Without including any image, retype the records word for word.

+++ The data

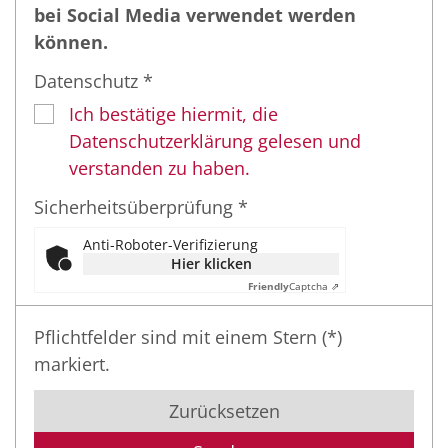
bei Social Media verwendet werden
können.
Datenschutz *
Ich bestätige hiermit, die
Datenschutzerklärung gelesen und
verstanden zu haben.
Sicherheitsüberprüfung *
Anti-Roboter-Verifizierung
Hier klicken
Friendly
Captcha ⇗
Pflichtfelder sind mit einem Stern (*)
markiert.
Zurücksetzen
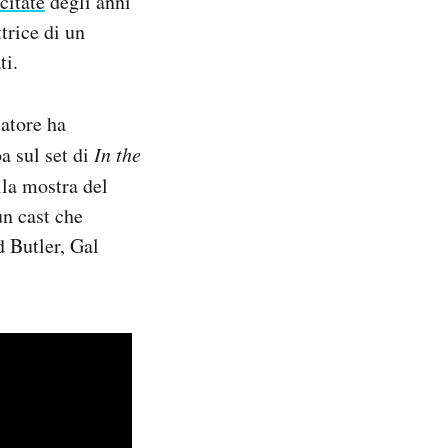
citate
degli anni
trice di un
ti.
iatore ha
a sul set di
In the
lla mostra del
un cast che
d Butler, Gal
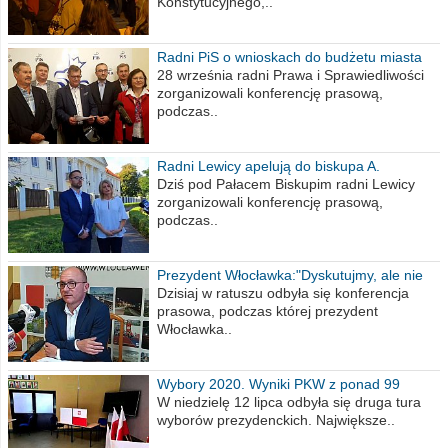
Konstytucyjnego,..
Radni PiS o wnioskach do budżetu miasta
na 2021 rok
28 września radni Prawa i Sprawiedliwości
zorganizowali konferencję prasową,
podczas..
Radni Lewicy apelują do biskupa A.
Wiesława Meringa
Dziś pod Pałacem Biskupim radni Lewicy
zorganizowali konferencję prasową,
podczas..
Prezydent Włocławka:"Dyskutujmy, ale nie
obrażajmy się”
Dzisiaj w ratuszu odbyła się konferencja
prasowa, podczas której prezydent
Włocławka..
Wybory 2020. Wyniki PKW z ponad 99
procent obwodów
W niedzielę 12 lipca odbyła się druga tura
wyborów prezydenckich. Największe..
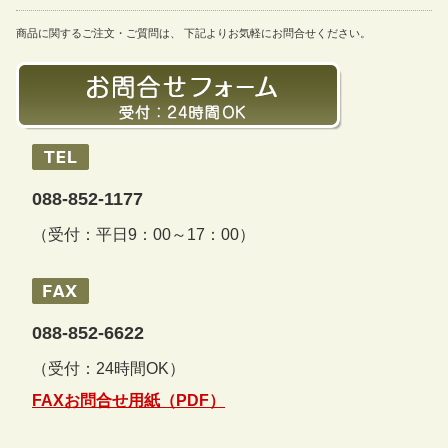
商品に関するご注文・ご質問は、 下記よりお気軽にお問合せください。
088-852-1177
（受付：平日9：00～17：00）
088-852-6622
（受付：24時間OK）
FAXお問合せ用紙（PDF）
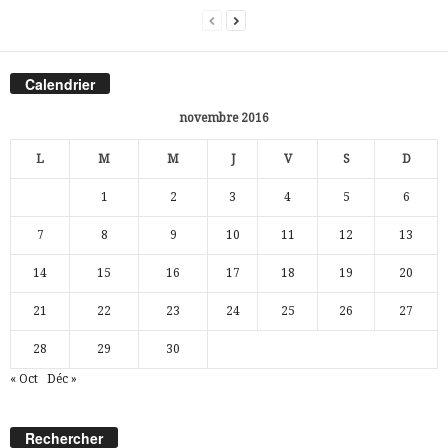
Calendrier
novembre 2016
L
M
M
J
V
S
D
1
2
3
4
5
6
7
8
9
10
11
12
13
14
15
16
17
18
19
20
21
22
23
24
25
26
27
28
29
30
« Oct
Déc »
Rechercher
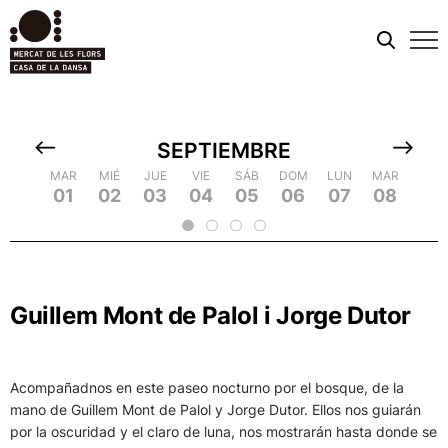
Men
móvi
SEPTIEMBRE
MIÉ
MAR
MAR
JUE
MIÉ
MIÉ
VIE
JUE
JUE
SÁB
VIE
VIE
DOM
SÁB
SÁB
LUN
DOM
DOM
MAR
LUN
LUN
MIÉ
MAR
MAR
JUE
MIÉ
MIÉ
VIE
JU
09
18
01
10
19
02
20
03
04
13
05
14
23
06
15
24
07
16
25
08
17
26
09
18
2
11
12
21
22
Guillem Mont de Palol i Jorge Dutor
Acompañadnos en este paseo nocturno por el bosque, de la
mano de Guillem Mont de Palol y Jorge Dutor. Ellos nos guiarán
por la oscuridad y el claro de luna, nos mostrarán hasta donde se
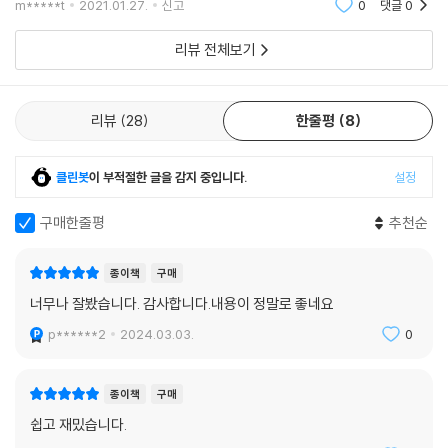
m*****t
2021.01.27.
신고
0
댓글
0
먼저 읽고 설명해주는 것도 방법일 것 같아요. 우선 그림
이 많은 과학책이라서 그 점은 좋아요
리뷰 전체보기
리뷰
28
한줄평
8
클린봇
이 부적절한 글을 감지 중입니다.
설정
구매한줄평
추천순
종이책
구매
너무나 잘봤습니다. 감사합니다.내용이 정말로 좋네요
p******2
2024.03.03.
0
종이책
구매
쉽고 재밌습니다.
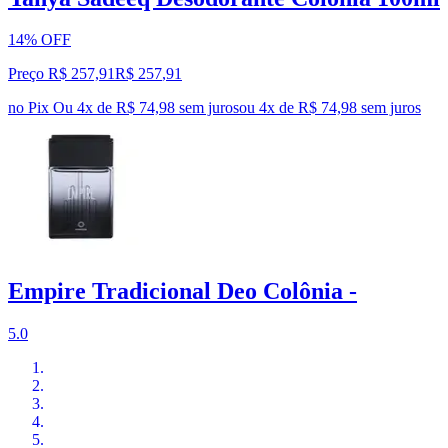
14% OFF
Preço R$ 257,91
R$
257
,
91
no Pix
Ou 4x de R$ 74,98 sem juros
ou
4
x de
R$ 74,98
sem juros
Empire Tradicional Deo Colônia -
5.0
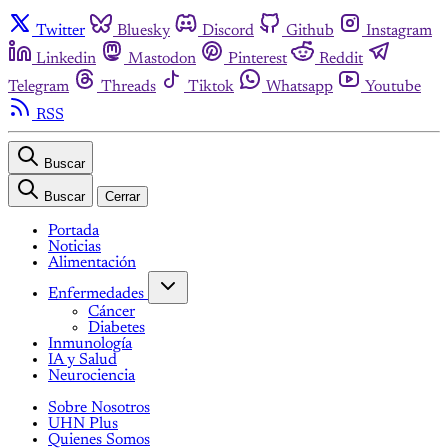
Twitter
Bluesky
Discord
Github
Instagram
Linkedin
Mastodon
Pinterest
Reddit
Telegram
Threads
Tiktok
Whatsapp
Youtube
RSS
Buscar
Buscar
Cerrar
Portada
Noticias
Alimentación
Enfermedades
Cáncer
Diabetes
Inmunología
IA y Salud
Neurociencia
Sobre Nosotros
UHN Plus
Quienes Somos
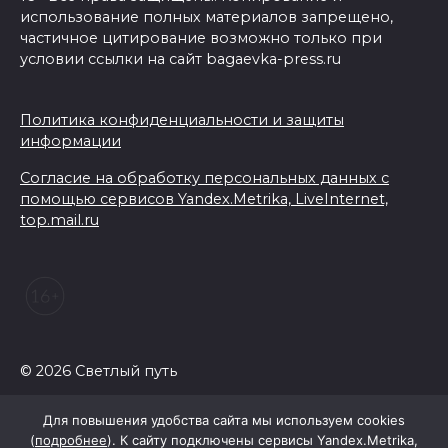
использование полных материалов запрещено,
частичное цитирование возможно только при
условии ссылки на сайт bagaevka-press.ru
Политика конфиденциальности и защиты
информации
Согласие на обработку персональных данных с
помощью сервисов Yandex.Metrika, LiveInternet,
top.mail.ru
© 2026 Светлый путь
Для повышения удобства сайта мы используем cookies
(
подробнее
). К сайту подключены сервисы Yandex.Metrika,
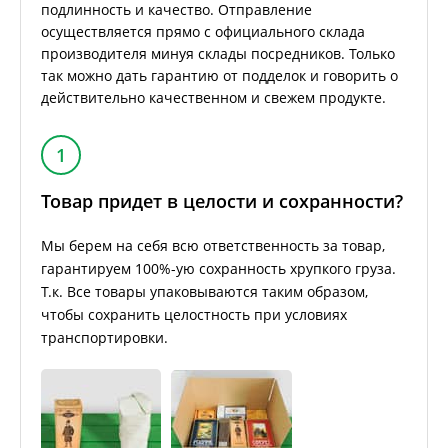
подлинность и качество. Отправление
осуществляется прямо с официального склада
производителя минуя склады посредников. Только
так можно дать гарантию от подделок и говорить о
действительно качественном и свежем продукте.
1
Товар придет в целости и сохранности?
Мы берем на себя всю ответственность за товар,
гарантируем 100%-ую сохранность хрупкого груза.
Т.к. Все товары упаковываются таким образом,
чтобы сохранить целостность при условиях
транспортировки.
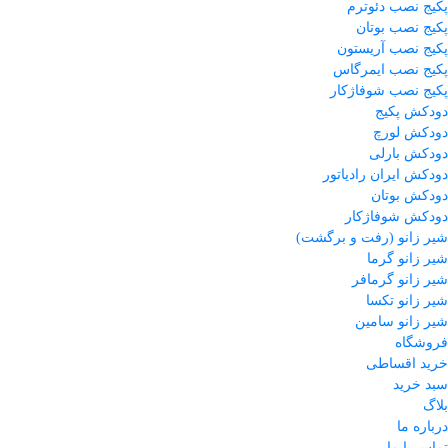
پکیج نصب دئوترم
پکیج نصب بوتان
پکیج نصب آریستون
پکیج نصب ایمرگاس
پکیج نصب شوفاژکار
دودکش پکیج
دودکش لورچ
دودکش بارلی
دودکش ایران رادیاتور
دودکش بوتان
دودکش شوفاژکار
شیر زانو (رفت و برگشت)
شیر زانو گرما
شیر زانو گرمافر
شیر زانو تکسا
شیر زانو سامین
فروشگاه
خرید اقساطی
سبد خرید
بلاگ
درباره ما
تماس با ما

++++++

Solved exercise ▸
bei Social Media verwendet werden
können.
Datenschutz *
Ich bestätige hiermit, die
Datenschutzerklärung gelesen und
verstanden zu haben.
Sicherheitsüberprüfung *
Anti-Roboter-Verifizierung
Hier klicken
Friendly
Captcha ⇗
Pflichtfelder sind mit einem Stern (*)
markiert.
Zurücksetzen
citate
degli anni
trice di un
ti.
iatore ha
a sul set di
In the
lla mostra del
un cast che
d Butler, Gal
Konstytucyjnego,..
Radni PiS o wnioskach do budżetu miasta
na 2021 rok
28 września radni Prawa i Sprawiedliwości
zorganizowali konferencję prasową,
podczas..
Radni Lewicy apelują do biskupa A.
Wiesława Meringa
Dziś pod Pałacem Biskupim radni Lewicy
zorganizowali konferencję prasową,
podczas..
Prezydent Włocławka:"Dyskutujmy, ale nie
obrażajmy się”
Dzisiaj w ratuszu odbyła się konferencja
prasowa, podczas której prezydent
Włocławka..
Wybory 2020. Wyniki PKW z ponad 99
procent obwodów
W niedzielę 12 lipca odbyła się druga tura
wyborów prezydenckich. Największe..
商品に関するご注文・ご質問は、 下記よりお気軽にお問合せください。
088-852-1177
（受付：平日9：00～17：00）
088-852-6622
（受付：24時間OK）
FAXお問合せ用紙（PDF）
Calendrier
novembre 2016
L
M
M
J
V
S
D
1
2
3
4
5
6
7
8
9
10
11
12
13
14
15
16
17
18
19
20
21
22
23
24
25
26
27
28
29
30
« Oct
Déc »
Rechercher
Men
móvi
SEPTIEMBRE
MIÉ
MAR
MAR
JUE
MIÉ
MIÉ
VIE
JUE
JUE
SÁB
VIE
VIE
DOM
SÁB
SÁB
LUN
DOM
DOM
MAR
LUN
LUN
MIÉ
MAR
MAR
JUE
MIÉ
MIÉ
VIE
JU
09
18
01
10
19
02
20
03
04
13
05
14
23
06
15
24
07
16
25
08
17
26
09
18
2
11
12
21
22
Guillem Mont de Palol i Jorge Dutor
Acompañadnos en este paseo nocturno por el bosque, de la
mano de Guillem Mont de Palol y Jorge Dutor. Ellos nos guiarán
por la oscuridad y el claro de luna, nos mostrarán hasta donde se
m*****t
2021.01.27.
신고
0
댓글
0
먼저 읽고 설명해주는 것도 방법일 것 같아요. 우선 그림
이 많은 과학책이라서 그 점은 좋아요
리뷰 전체보기
리뷰
28
한줄평
8
클린봇
이 부적절한 글을 감지 중입니다.
설정
구매한줄평
추천순
종이책
구매
너무나 잘봤습니다. 감사합니다.내용이 정말로 좋네요
p******2
2024.03.03.
0
종이책
구매
쉽고 재밌습니다.
14% OFF
Preço R$ 257,91
R$
257
,
91
no Pix
Ou 4x de R$ 74,98 sem juros
ou
4
x de
R$ 74,98
sem juros
Empire Tradicional Deo Colônia -
5.0
Twitter
Bluesky
Discord
Github
Instagram
Linkedin
Mastodon
Pinterest
Reddit
Telegram
Threads
Tiktok
Whatsapp
Youtube
RSS
Buscar
Buscar
Cerrar
Portada
Noticias
Alimentación
Enfermedades
Cáncer
Diabetes
Inmunología
IA y Salud
Neurociencia
Sobre Nosotros
UHN Plus
Quienes Somos
использование полных материалов запрещено,
частичное цитирование возможно только при
условии ссылки на сайт bagaevka-press.ru
Политика конфиденциальности и защиты
информации
Согласие на обработку персональных данных с
помощью сервисов Yandex.Metrika, LiveInternet,
top.mail.ru
© 2026 Светлый путь
Для повышения удобства сайта мы используем cookies
(
подробнее
). К сайту подключены сервисы Yandex.Metrika,
подлинность и качество. Отправление
осуществляется прямо с официального склада
производителя минуя склады посредников. Только
так можно дать гарантию от подделок и говорить о
действительно качественном и свежем продукте.
1
Товар придет в целости и сохранности?
Мы берем на себя всю ответственность за товар,
гарантируем 100%-ую сохранность хрупкого груза.
Т.к. Все товары упаковываются таким образом,
чтобы сохранить целостность при условиях
транспортировки.
پکیج نصب دئوترم
پکیج نصب بوتان
پکیج نصب آریستون
پکیج نصب ایمرگاس
پکیج نصب شوفاژکار
دودکش پکیج
دودکش لورچ
دودکش بارلی
دودکش ایران رادیاتور
دودکش بوتان
دودکش شوفاژکار
شیر زانو (رفت و برگشت)
شیر زانو گرما
شیر زانو گرمافر
شیر زانو تکسا
شیر زانو سامین
فروشگاه
خرید اقساطی
سبد خرید
بلاگ
درباره ما
تماس با ما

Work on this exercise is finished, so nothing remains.